__Dataset entries__.
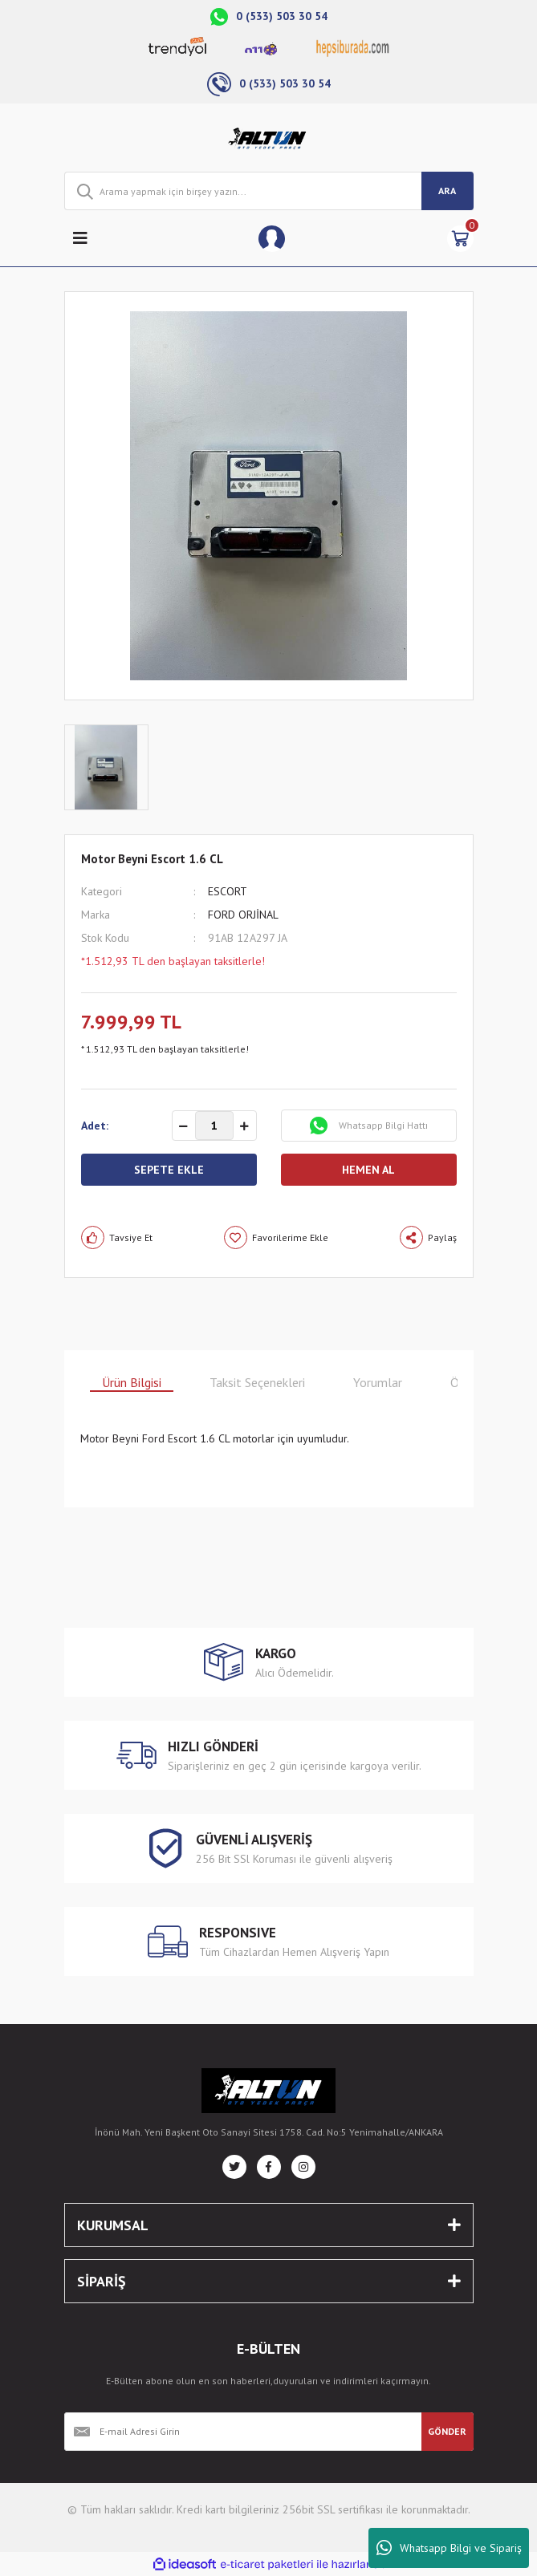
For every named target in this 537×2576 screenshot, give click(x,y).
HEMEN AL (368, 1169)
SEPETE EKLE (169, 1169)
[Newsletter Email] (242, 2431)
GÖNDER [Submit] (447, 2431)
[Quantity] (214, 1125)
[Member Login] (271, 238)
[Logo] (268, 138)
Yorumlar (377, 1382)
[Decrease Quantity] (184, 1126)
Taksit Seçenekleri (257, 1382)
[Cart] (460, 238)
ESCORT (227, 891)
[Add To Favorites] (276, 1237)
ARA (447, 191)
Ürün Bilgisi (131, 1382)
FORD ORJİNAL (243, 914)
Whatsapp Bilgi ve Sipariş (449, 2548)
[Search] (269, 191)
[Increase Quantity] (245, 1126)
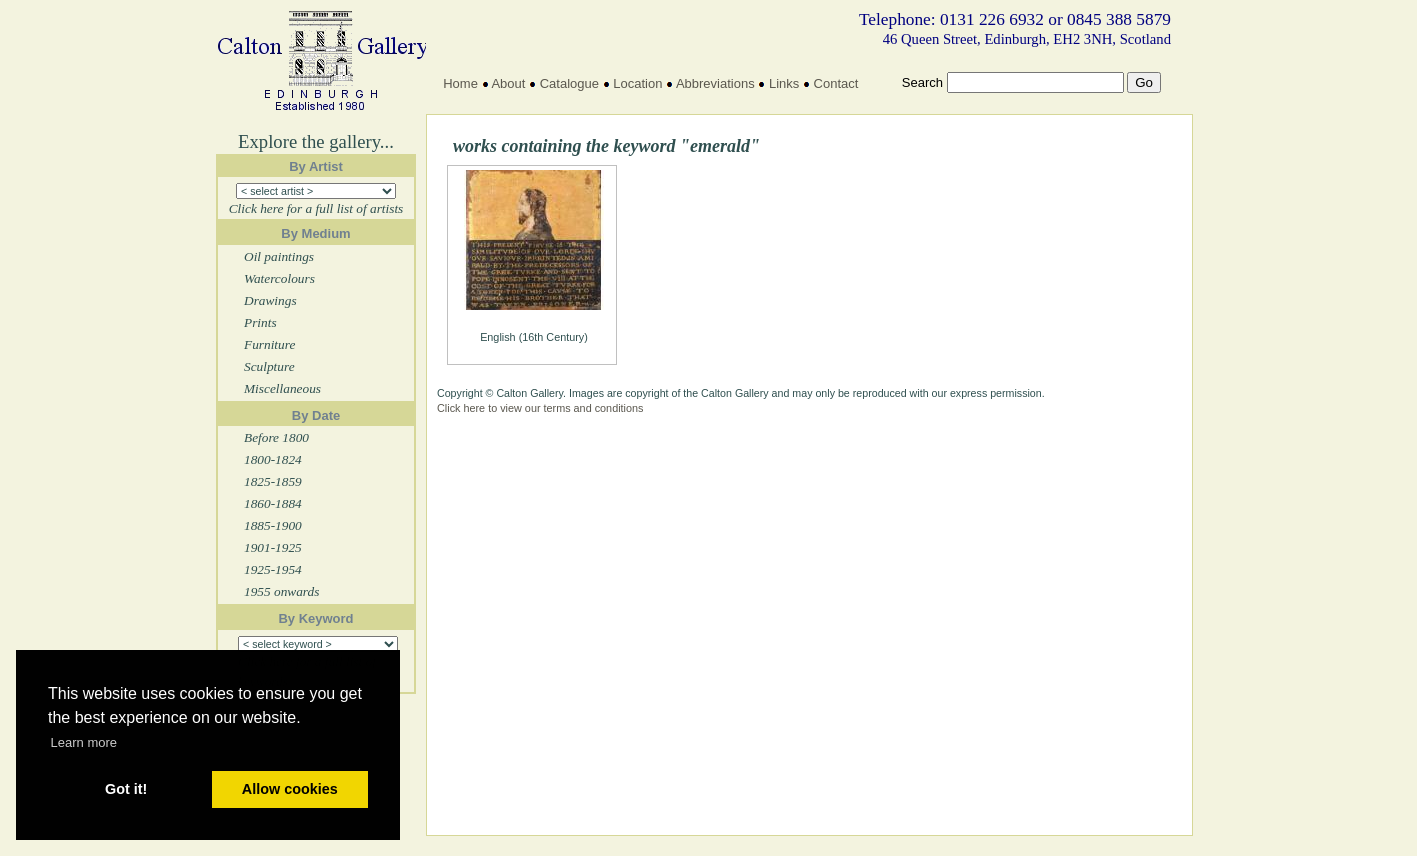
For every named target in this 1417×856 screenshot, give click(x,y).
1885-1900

__Work required__.
Retype each line above precisely, please. Skip anything that is a picture.

__Written response__.
For every named target in this 537×2576 screenshot, give click(x,y).
HEMEN AL (368, 1169)
SEPETE EKLE (169, 1169)
[Newsletter Email] (242, 2431)
GÖNDER [Submit] (447, 2431)
[Quantity] (214, 1125)
[Member Login] (271, 238)
[Logo] (268, 138)
Yorumlar (377, 1382)
[Decrease Quantity] (184, 1126)
Taksit Seçenekleri (257, 1382)
[Cart] (460, 238)
ESCORT (227, 891)
[Add To Favorites] (276, 1237)
ARA (447, 191)
Ürün Bilgisi (131, 1382)
FORD ORJİNAL (243, 914)
Whatsapp Bilgi ve Sipariş (449, 2548)
[Search] (269, 191)
[Increase Quantity] (245, 1126)
For every named target in this 1417×856 screenshot, give click(x,y).
1885-1900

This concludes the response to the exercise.